Cellular Telecommunication and Internet Association (CTIA), which represents the cell phone manufacturing industry, was quick to criticize IARC conclusions.  It pointed out that cell phones produced in this country comply with strict governmental regulations, and stressed that long-term research by various government agencies has found that  RF energy levels from cell phone are safe to the users, with no statistically significant increased risk for cancer. CTIA reminded that various household items, such as cordless phones, radio and TV, microwaves and infrared lamps that emit lower RF levels are safe for household use.

So, what do we do, as the controversy rages on?
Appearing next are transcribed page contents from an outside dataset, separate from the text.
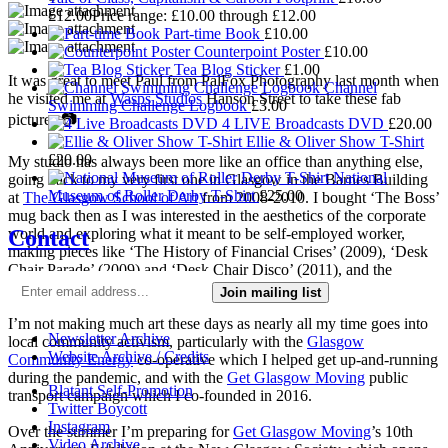
£
12.00
Price range: £10.00 through £12.00
Part-time Book
£
10.00
Counterpoint Poster
£
10.00
Tea Blog Sticker
£
1.00
It was great to meet Paul from PalFox Photography last month when
Channel
he visited me at
Wasps Studios
Hanson Street to take these fab
Swimming Challenge Logbook
£
3.00
pictures 📷
4 LIVE Broadcasts DVD
£
20.00
Ellie & Oliver Show T-Shirt
£
20.00
My studio has always been more like an office than anything else,
National
going back to my very first one in Glasgow in the Barnes Building
Museum of Roller Derby T-Shirt
£
25.00
at
The Glasgow School of Art
from 2008-2010. I bought ‘The Boss’
mug back then as I was interested in the aesthetics of the corporate
Contact
world and exploring what it meant to be self-employed worker,
making pieces like ‘The History of Financial Crises’ (2009), ‘Desk
Chair Parade’ (2009) and ‘Desk Chair Disco’ (2011), and the
‘Work-a-thon for the Self-Employed’ (2011).
Join mailing list
I’m not making much art these days as nearly all my time goes into
Newsletter Archive
local community activism, particularly with the
Glasgow
Website Archive / Credits
Community Energy
co-operative which I helped get up-and-running
during the pandemic, and with the
Get Glasgow Moving
public
Blatant Self-Promotion
transport campaign which I co-founded in 2016.
Twitter Boycott
Instagram
Over the summer I’m preparing for
Get Glasgow Moving
’s 10th
Video Archive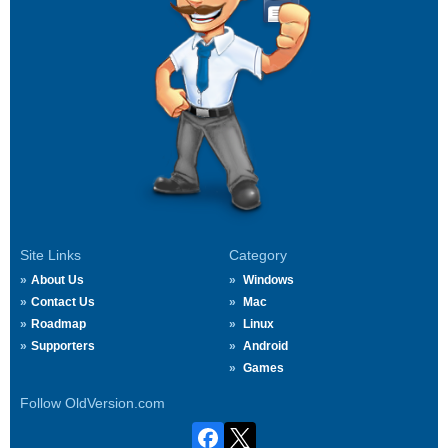
Site Links
Category
About Us
Windows
Contact Us
Mac
Roadmap
Linux
Supporters
Android
Games
Follow OldVersion.com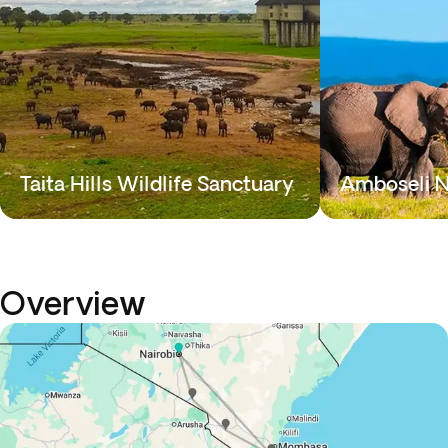
Taita Hills Wildlife Sanctuary
Amboseli N
Overview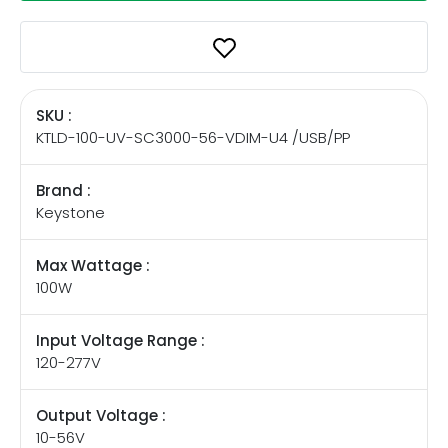
SKU :
KTLD-100-UV-SC3000-56-VDIM-U4 /USB/PP
Brand :
Keystone
Max Wattage :
100W
Input Voltage Range :
120-277V
Output Voltage :
10-56V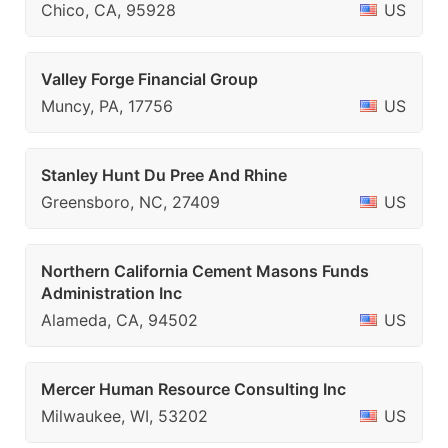
Chico, CA, 95928
US
Valley Forge Financial Group
Muncy, PA, 17756
US
Stanley Hunt Du Pree And Rhine
Greensboro, NC, 27409
US
Northern California Cement Masons Funds
Administration Inc
Alameda, CA, 94502
US
Mercer Human Resource Consulting Inc
Milwaukee, WI, 53202
US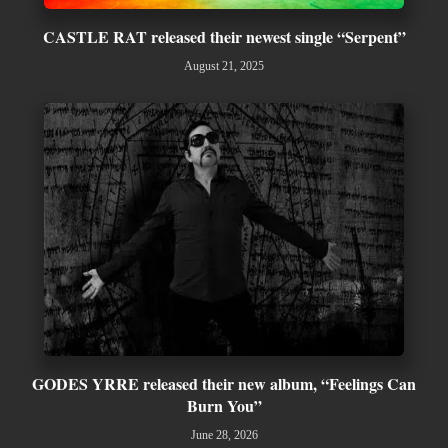
CASTLE RAT released their newest single “Serpent”
August 21, 2025
GODES YRRE released their new album, “Feelings Can
Burn You”
June 28, 2026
Let us check some other factors:

Cell phones now manufactured in the US operate between 1,800 to 2,200 megahertz (MHz) frequency, and in this range, the  electromagnetic radiation is non-ionizing RF.   This radiation emanates from the antenna, which in most current cell phones is inside the set. AM/FM radio and UHF/VHF TV also emit non-ionizing radiation but of a lower frequency than a cell phone does.  Radiation at these frequencies is too weak to heat up human tissue or cause any damage. Still, what is more important is the relative amount of RF absorbed into the user’s head, or the specific absorption rate (SAR) of a cell phone. The Federal Communication Commission has SAR information on cell phones manufactured in the US in the past two years, which users can obtain from  http://www.fcc.gov/oet/ea/fccid.   It is of course important to know the SAR of your phone to know how much non-ionizing radiation is being absorbed into your head. 

The exposure to RF depends on the number and duration of the calls, the cell phone traffic at the time, the distance from the nearest  cellular base station, the use of hand-held device, and the quality of transmission.  RF exposure may affect the following human cells and tissues:  (i) Glial cells that surround the nerve cells (which could develop into malignant  glioma), (ii) cells in the membrane, meninges,  covering brain and spinal cord (in which meningiomas could develop),  (iii)  cells of the nerve in the ear (in which benign  acoustic neuromas could develop), and (iv)  salivary glands.


We don’t have to wait till the link between cell phone use and cancer is conclusively established.  Here are some helpful hints we can take now as precaution:

Do’s:   Keep your phone about 20 cm away from your head; this reduces by 98% of the radiation you will receive. Use cell phone when you are stationary, because when you are walking or driving, your cell phone uses more radiation to keep track of you.  Keep the cell phone away from you while dialing, because most cell phones emit more radiation when the connection is being made.   Remember, the more sophisticated your cell phone is, the more energy it emits to do different tasks.

Don’ts:   Avoid long conversations, because you absorb a higher dose of radiation (a two-minute talk on the cell is reported to alter the brain’s normal electric activity up to an hour after that).   Do not use the headset that comes with the cell phone, because that wiring can intensify radiation into your ear canal.  Restrict cell phone use by children (“Mobi-kids”), because young developing nervous system could be more susceptible to accumulating radiation effects as they age and their use increases.   

Do not use the cell phone when the signal is low (1 bar or less), because more energy is emitted in trying to make the contact.  Do not use cell phone in elevators, cars or other metal enclosures, because they trap the radiation that might bounce back on you.

Since cell phone use will only increase and expand in the coming years, some precautions now cannot hurt us.